Flowers, Rees had said, had served four years of an eight year sentence, which was the norm these days, and had been a model prisoner. The fact that his last spell inside had been in HMP Belmarsh was entirely due to him wishing to be in the London area prior to release and nothing to do with Belmarsh's status as a high security containment facility. In fact, the High Security prison at Belmarsh is actually
inside
the normal Belmarsh prison, which gets used as a transit station as well as a local nick for the Old Bailey.

What had he been put away for? Naturally, Steffi had asked that right up front, as she was, after all, a professional, and an eight year stretch was definitely for something more serious than non-payment of parking fines or having to take the rap for your offspring playing truant from school.

The gist of it seemed to be a fraud, specifically the embezzlement or misappropriation or just downright theft of a substantial amount of grant aid money from the EEC (now known as the EC or just ‘Europe') for the regeneration of an underdeveloped area (known as Wales), coupled with a stubborn reluctance to say where the cash had gone. Pressure from the Inland Revenue would have been enough to make sure that the book was thrown at Flowers, who was – surprise, surprise – a qualified accountant, let alone the fact that the whole thing had come to light when he had perpetrated an assault with an office stapler on two Cardiff VAT inspectors on a routine visit. (An assault so severe that both inspectors had taken early retirement and counselling, and would still probably never enter a branch of Office World again.) The plea that he had been under pressure during a particularly acrimonious divorce hadn't seemed to butter any parsnips as far as the judge at Cardiff Crown Court had been concerned.

To get Flowers out of his current predicament, some more mitigating circumstances were needed: anything that would explain why a model prisoner had suddenly gone off the rails like he had. Here, Rees had had an idea. Flowers had been on semi-release in London. Amy May, his ex-wife, lived in London. Amy had taken out a restraining order on him, so it was obvious he had at least tried to see her. Maybe that had been too much for him and he'd cracked under the strain of being restrained?

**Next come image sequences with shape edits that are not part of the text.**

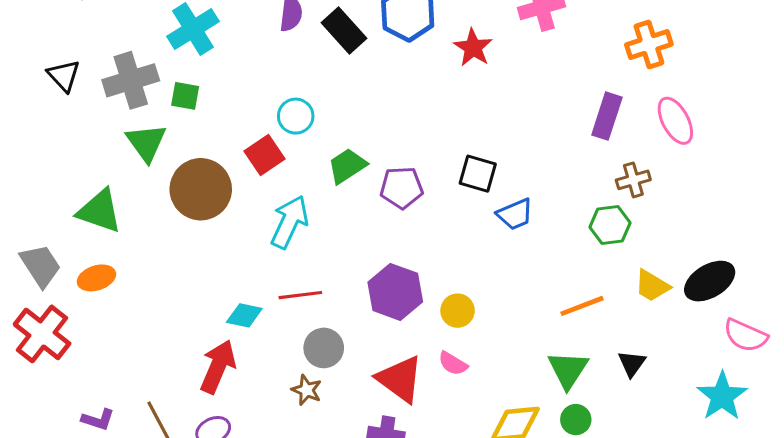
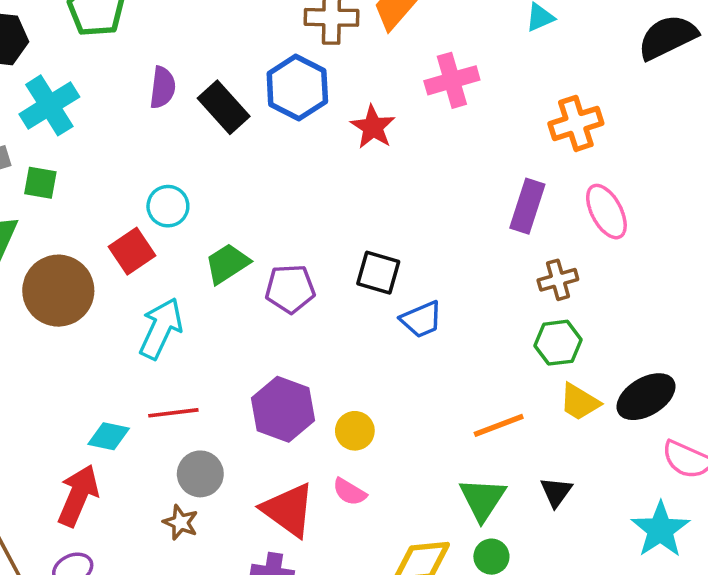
green hexagon: (610, 225) -> (558, 343), moved

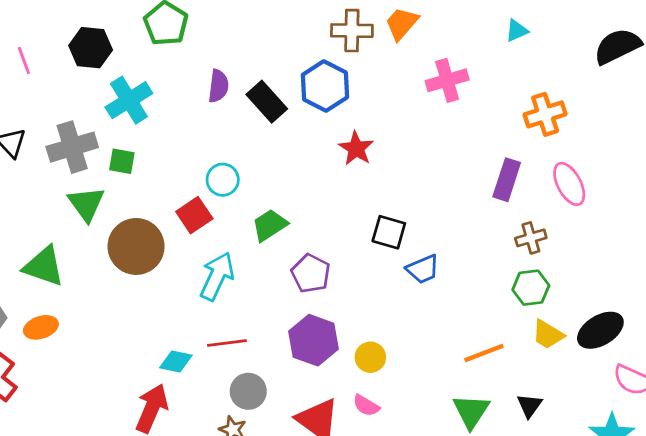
red star: (373, 127) -> (356, 148), moved
purple pentagon: (290, 289) -> (311, 273), moved, turned 30

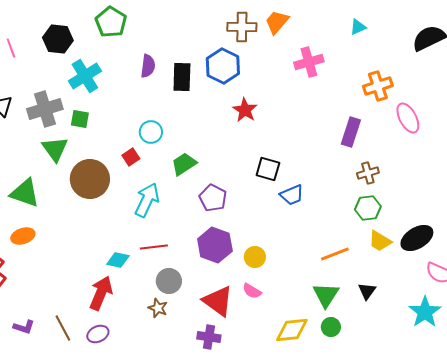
black rectangle: (267, 102) -> (182, 77), turned 44
pink ellipse: (569, 184) -> (408, 118), moved
red square: (194, 215) -> (131, 157), size x0.7

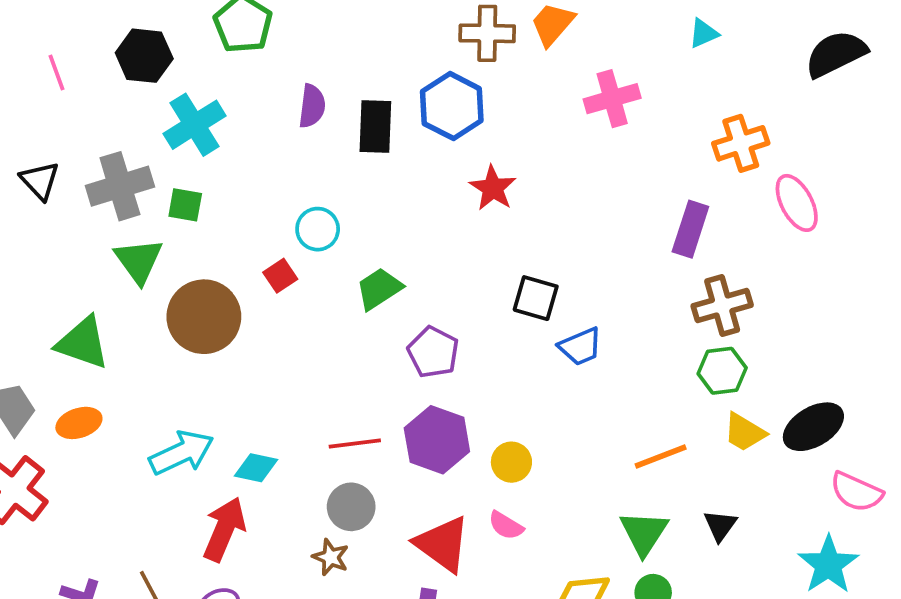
brown cross: (368, 173) -> (722, 306), size x1.4
cyan arrow: (147, 200) -> (181, 453), moved, turned 40
red line: (154, 247) -> (355, 443), moved

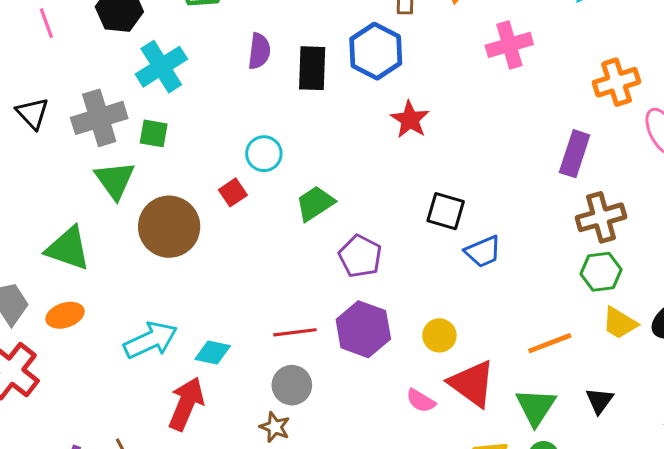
yellow circle: (511, 462) -> (439, 335), moved
red triangle: (442, 544) -> (472, 384), moved

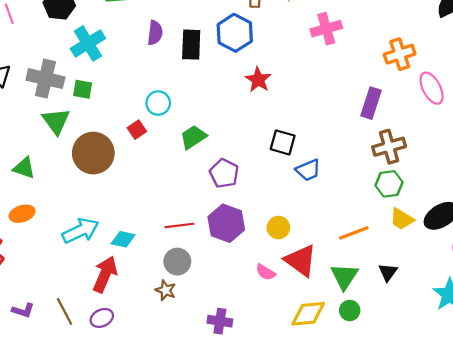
gray cross: (99, 118) -> (45, 79), turned 30
green triangle: (68, 248) -> (24, 168), size x0.7

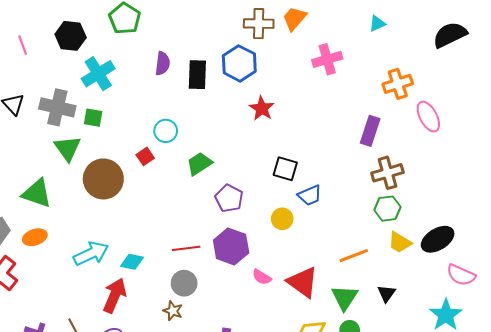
green triangle: (24, 168) -> (37, 193), size x1.4
yellow circle: (278, 228) -> (282, 219), moved
pink semicircle: (266, 272) -> (262, 277), moved

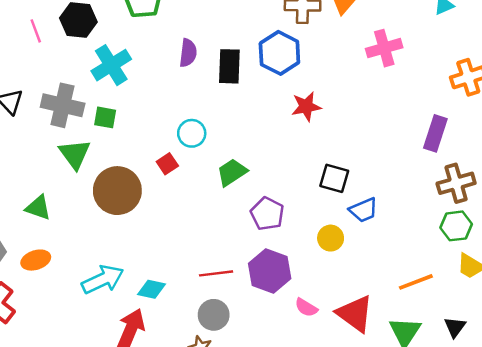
pink line: (23, 45) -> (36, 31), moved
red star: (262, 108) -> (306, 107), turned 30
green triangle: (37, 193) -> (38, 208), size x0.7

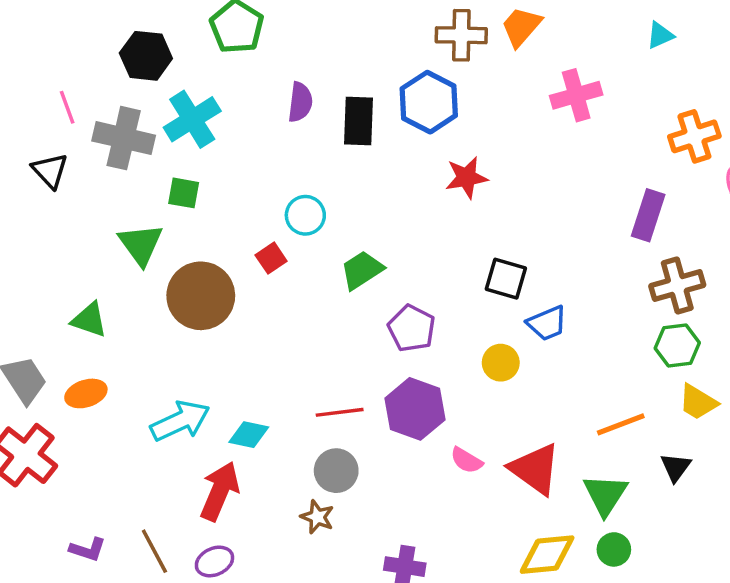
pink line: (36, 31) -> (67, 107), moved
gray cross: (63, 105) -> (124, 138), moved
black triangle: (455, 327) -> (676, 467), moved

So a logical place to start had been with Amy and, by extension, the person who had replaced Flowers in her bed.

Steffi had set to with dogged determination. Police and court records in Suffolk had confirmed the details of Flowers' re-arrest, and Suffolk traffic police had gladly given her details of how the wrecked BMW that Flowers had stolen had been taken away at my request by an idiot car mechanic from Barking. A chance word with Stella about the famous Amy May (and, yes, she admitted she'd been trying it on there, but she had heard rumours) had revealed that Stella knew me and where I had lived. Steffi had had to check it out. She had had no particular idea what she was looking for, but thought it would prove to her client that she'd covered all the bases.

She made no attempt to hide the fact that she had more or less broken into my flat in Stuart Street. In fact, she became almost animated at the thought of it.